What the task requires: A verbatim copy of the listing is what is needed, minus any pictures.

Provided entries:
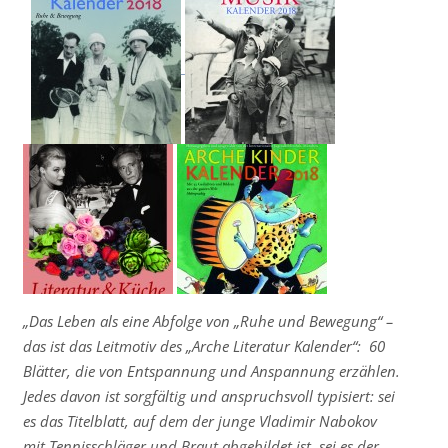
„
Das Leben als eine Abfolge von „Ruhe und Bewegung“ –
das ist das Leitmotiv des „Arche Literatur Kalender“: 60
Blätter, die von Entspannung und Anspannung erzählen.
Jedes davon ist sorgfältig und anspruchsvoll typisiert: sei
es das Titelblatt, auf dem der junge Vladimir Nabokov
mit Tennisschläger und Braut abgebildet ist, sei es der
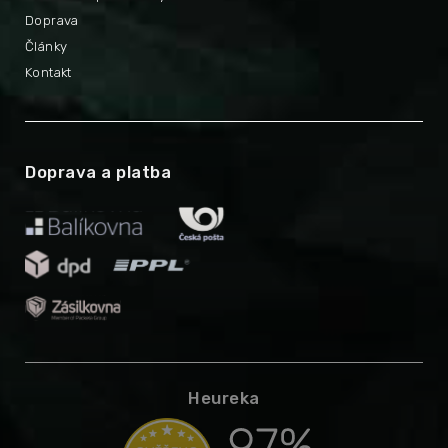
Doprava
Články
Kontakt
Doprava a platba
Heureka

Solution to this problem:
„
Das Leben als eine Abfolge von „Ruhe und Bewegung“ –
das ist das Leitmotiv des „Arche Literatur Kalender“: 60
Blätter, die von Entspannung und Anspannung erzählen.
Jedes davon ist sorgfältig und anspruchsvoll typisiert: sei
es das Titelblatt, auf dem der junge Vladimir Nabokov
mit Tennisschläger und Braut abgebildet ist, sei es der
Doprava
Články
Kontakt
Doprava a platba
Heureka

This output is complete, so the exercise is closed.